● Exercise goal:
Where a picture appears in the data below, exclude it; restate everything else word for word.

● Working data:
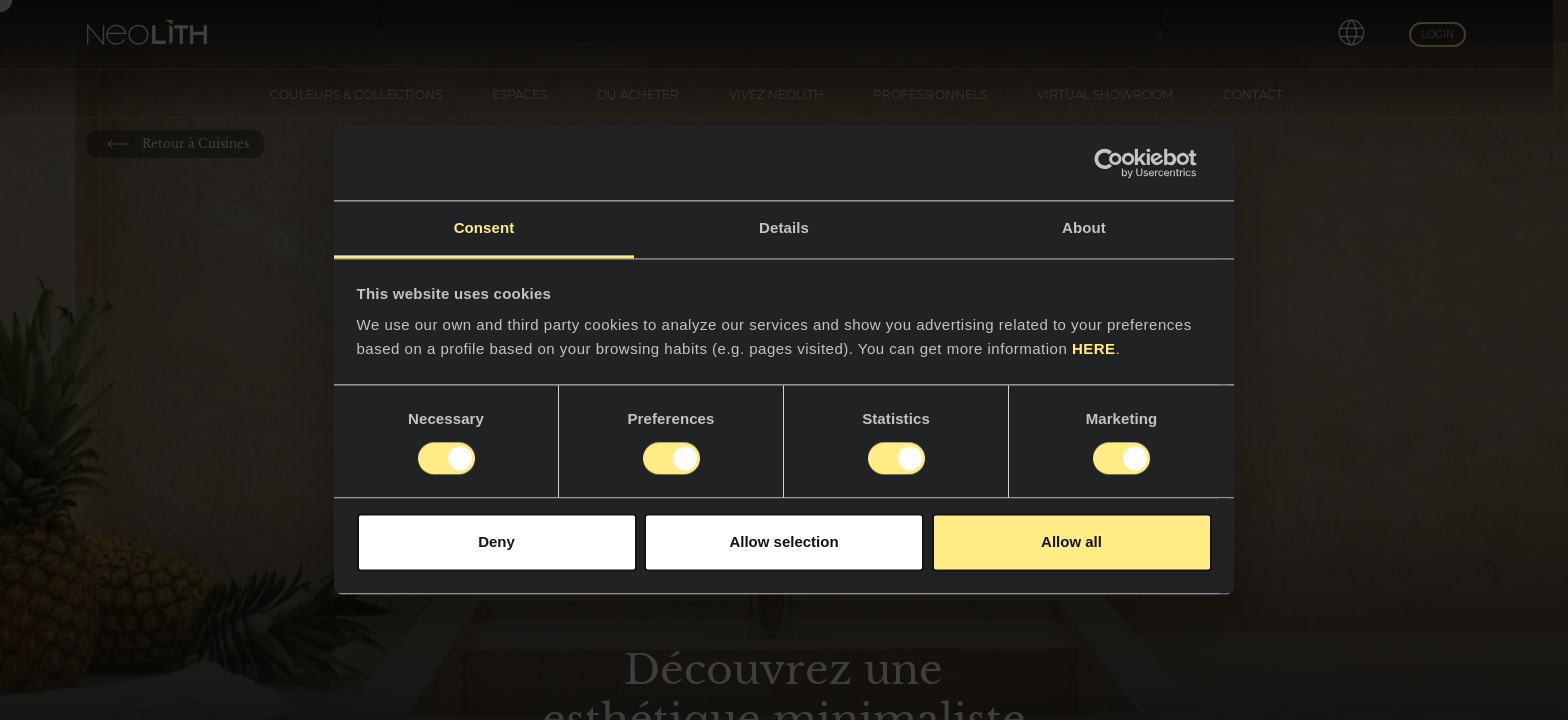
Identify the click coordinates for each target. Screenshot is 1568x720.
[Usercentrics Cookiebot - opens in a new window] (1124, 163)
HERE (1094, 348)
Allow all (1071, 541)
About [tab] (1084, 227)
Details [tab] (784, 227)
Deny (496, 541)
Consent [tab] (484, 227)
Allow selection (783, 541)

● Exercise response:
Identify the click coordinates for each target. Screenshot is 1568x720.
[Usercentrics Cookiebot - opens in a new window] (1124, 163)
HERE (1094, 348)
Allow all (1071, 541)
About [tab] (1084, 227)
Details [tab] (784, 227)
Deny (496, 541)
Consent [tab] (484, 227)
Allow selection (783, 541)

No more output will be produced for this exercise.